Figure 5. Definition of boundary conditions for numerical simulations. ($U_{\infty }=10 \mathrm{m}/\mathrm{s}$, $\mathsf{\alpha }=\beta =0°)$.

Figure 6. Control volume and wake volume meshed (left) and unstructured mesh of the MAV (right). ($U_{\infty }=10\mathrm{m}/\mathrm{s}$, $\alpha =\beta =0°$).

Table 2. Mesh features.

Parameter	Value
Mesh type	Unstructured mesh
Smoothing	Medium
Inflation	Smooth
Relevant center	Fine
Span angle center	Fine
Maximum layers	5
Transition ratio	0.3
Minimum size	5.7 mm
Maximum size	116 mm
Growth rate	1.2
Nodes	85,437
Elements	487,099

Once the mesh is generated, the simulation starts by using the appropriate solver. In this paper, as the free stream velocity of experimental tests is 10 m/s and the airflow is an incompressible, subsonic and steady fluid flow, the solver required was the pressure-based approach. This solver obtains the velocity field under these conditions by applying the mechanics fluid equations. The turbulence model used for this numerical study was the k-ε model. This model is based on solving two variables: k, which is the turbulent kinetic energy and ε which is the dissipation rate of k. This turbulence model simulates the viscous sublayer flow reaching the buffer region. The smooth curvature of the wing makes this turbulence model ideal for this purpose. The boundary conditions were defined as 10 m/s for the inlet and ∆P = 0 (gauge pressure) for the outlet since the outlet pressure is defined as atmospheric pressure, due to this the section is located far away from the trailing edge of the MAV. All numerical simulations are initialized from the inlet condition and the fluid mechanics equations are calculated for a maximum of 1000 iterations.

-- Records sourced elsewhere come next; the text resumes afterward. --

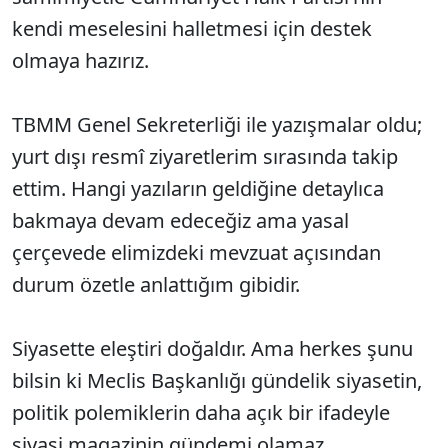
kendi meselesini halletmesi için destek
olmaya hazırız.
TBMM Genel Sekreterliği ile yazışmalar oldu;
yurt dışı resmî ziyaretlerim sırasında takip
ettim. Hangi yazıların geldiğine detaylıca
bakmaya devam edeceğiz ama yasal
çerçevede elimizdeki mevzuat açısından
durum özetle anlattığım gibidir.
Siyasette eleştiri doğaldır. Ama herkes şunu
bilsin ki Meclis Başkanlığı gündelik siyasetin,
politik polemiklerin daha açık bir ifadeyle
siyasi magazinin gündemi olamaz,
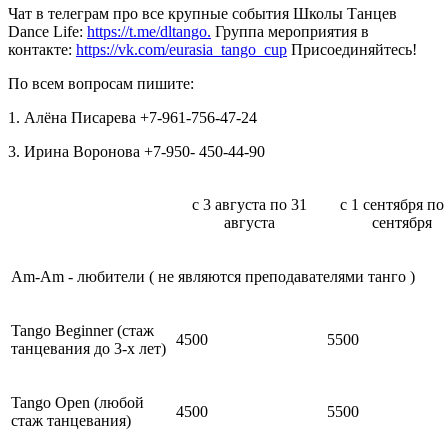
Чат в телеграм про все крупные события Школы Танцев
Dance Life:
https://t.me/dltango.
Группа мероприятия в
контакте:
https://vk.com/eurasia_tango_cup
Присоединяйтесь!
По всем вопросам пишите:
1. Алёна Писарева +7-961-756-47-24
3. Ирина Воронова +7-950- 450-44-90
с 3 августа по 31
с 1 сентября по
августа
сентября
Am-Am - любители ( не являются преподавателями танго )
Tango Beginner (стаж
4500
5500
танцевания до 3-х лет)
Tango Open (любой
4500
5500
стаж танцевания)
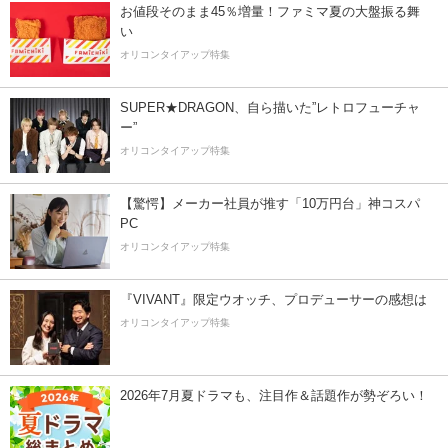
お値段そのまま45％増量！ファミマ夏の大盤振る舞
い
オリコンタイアップ特集
SUPER★DRAGON、自ら描いた”レトロフューチャ
ー”
オリコンタイアップ特集
【驚愕】メーカー社員が推す「10万円台」神コスパ
PC
オリコンタイアップ特集
『VIVANT』限定ウオッチ、プロデューサーの感想は
オリコンタイアップ特集
2026年7月夏ドラマも、注目作＆話題作が勢ぞろい！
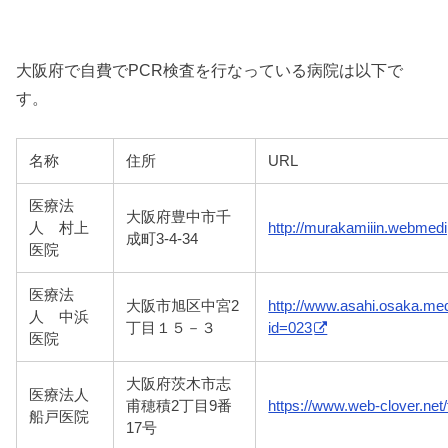
大阪府で自費でPCR検査を行なっている病院は以下で
す。
名称
住所
URL
医療法
大阪府豊中市千
人 村上
http://murakamiiin.webmedip
成町3-4-34
医院
医療法
大阪市旭区中宮2
http://www.asahi.osaka.med
人 中浜
丁目１５－３
id=023
医院
大阪府茨木市志
医療法人
甫穂積2丁目9番
https://www.web-clover.net/f
船戸医院
17号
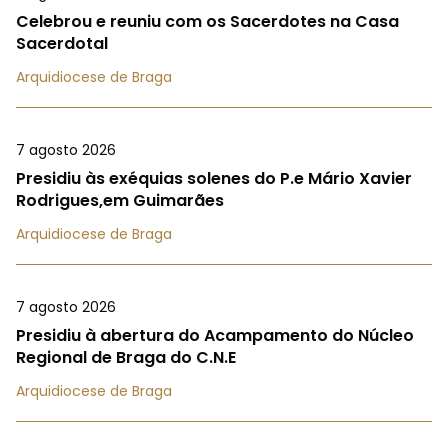
Celebrou e reuniu com os Sacerdotes na Casa
Sacerdotal
Arquidiocese de Braga
7 agosto 2026
Presidiu às exéquias solenes do P.e Mário Xavier
Rodrigues,em Guimarães
Arquidiocese de Braga
7 agosto 2026
Presidiu à abertura do Acampamento do Núcleo
Regional de Braga do C.N.E
Arquidiocese de Braga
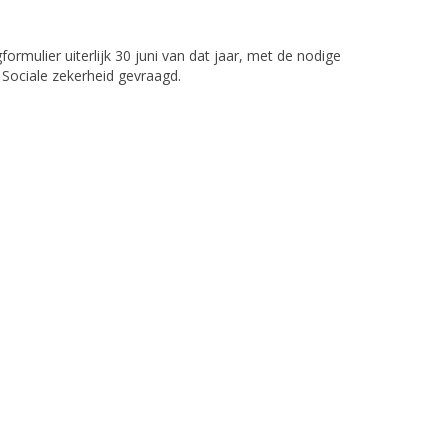
ormulier uiterlijk 30 juni van dat jaar, met de nodige
 Sociale zekerheid gevraagd.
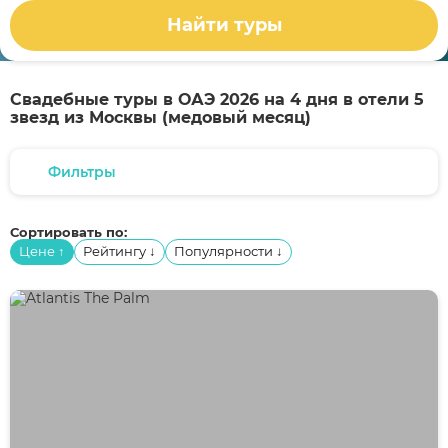
Найти туры
Свадебные туры в ОАЭ 2026 на 4 дня в отели 5
звезд из Москвы (медовый месяц)
Фильтры
Сортировать по:
Цене
Рейтингу
Популярности
↑
↓
↓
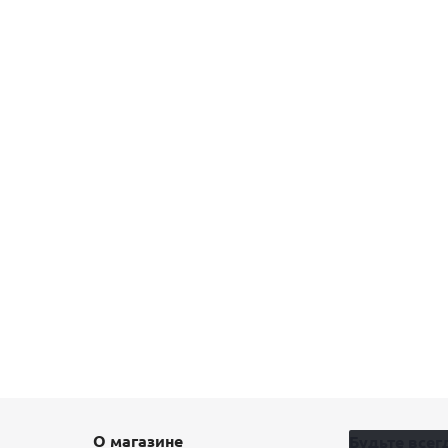
О магазине
Будьте всегд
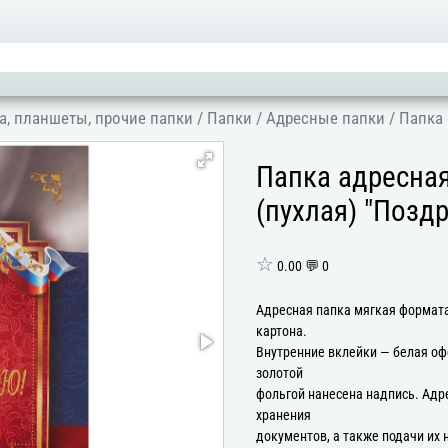
а, планшеты, прочие папки
/
Папки
/
Адресные папки
/
Папка 
Папка адресна
(пухлая) "Позд
☆
0.00 💬 0
Адресная папка мягкая формата
картона.
Внутренние вклейки — белая оф
золотой
фольгой нанесена надпись. Адр
хранения
документов, а также подачи их 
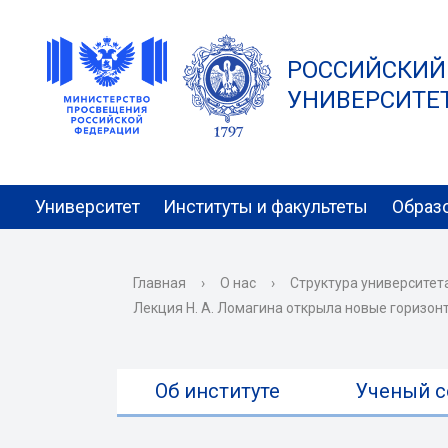
РОССИЙСКИЙ
УНИВЕРСИТЕТ 
Университет
Институты и факультеты
Образ
Главная
›
О нас
›
Структура университет
Лекция Н. А. Ломагина открыла новые горизон
Об институте
Ученый с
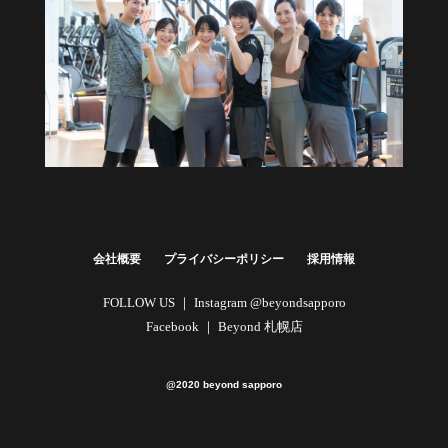
健康経営・福利厚生に
法人向けプラン
詳しくはこちら
会社概要
プライバシーポリシー
採用情報
FOLLOW US ｜
Instagram @beyondsapporo
Facebook ｜
Beyond 札幌店
@2020 beyond sapporo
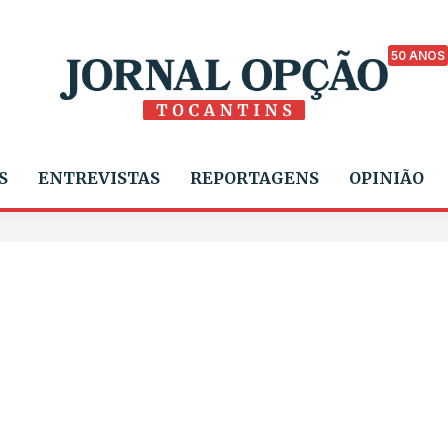
50 ANOS
S
ENTREVISTAS
REPORTAGENS
OPINIÃO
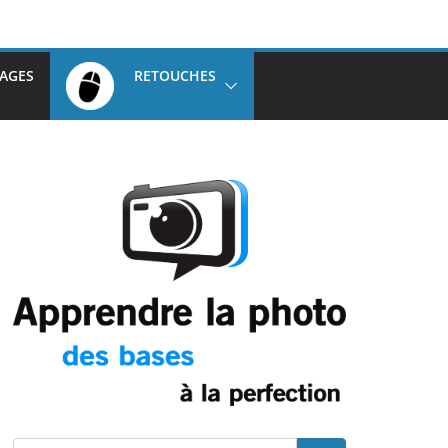
AGES
RETOUCHES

4.2. Computational Fluid Mechanics Results

4.2.1. Measurement Planes

Figure 7, Figure 8 and Figure 9 show a flow visualization of the three wing configurations morphing 0 V (without wing deformation), morphing 2.8 V (semi wing deformation) and morphing 5 V (maximum wing deformation) from different positions and for several angles of attack. These results are defined as the non-dimensional velocity in respect to the free stream velocity of the wind tunnel ($U_{\infty }=10 \mathrm{m}/\mathrm{s}$). The first two Figure 7 and Figure 8 correspond to the perpendicular planes located at 1/3 and 2/3 of the semi-wingspan ($\tilde{b}=b/2$) with respect to the symmetric axis of the MAV, respectively. In this case, the non-dimensional velocity $\tilde{U}$ is $\tilde{U}=\sqrt{u^2+w^2}/U_{\infty }$ where $u$ and $w$ are the velocity components in the X-axis and Z-axis, respectively. However, the results presented in Figure 9 correspond to the non-dimensional transversal velocity $\tilde{V}=\sqrt{v^2+w^2}/U_{\infty }$, where $v$ is the velocity in Y-axis. The selected plane was located at three chords (3c) from the trailing edge of the MAV since it is far away from the model and the flow was able to obtain the damping condition. Both results were obtained with the purpose of analyzing the flow pattern from the cruise flight phase (α = 0°) to the stall condition where the flow is totally detached (α = 30°). Only the most relevant angles of attack are presented.

Figure 7. Non-dimensional velocity maps at 1/3$\tilde{b}$ for all wing configurations: morphing 0 V, 2.8 V and 5 V ($U_{\infty }=10 \mathrm{m}/\mathrm{s}$, $\beta =0°$).

Figure 8. Non-dimensional velocity maps at 2/3$\tilde{b}$ for all wing configurations: morphing 0 V, 2.8 V and 5 V ($U_{\infty }=10 \mathrm{m}/\mathrm{s}$, $\beta =0°$).

Figure 9. Non-dimensional transversal velocity maps for all wing configurations: morphing 0 V, 2.8 V and 5 V ($U_{\infty }=10 \mathrm{m}/\mathrm{s}$, $\beta =0°$).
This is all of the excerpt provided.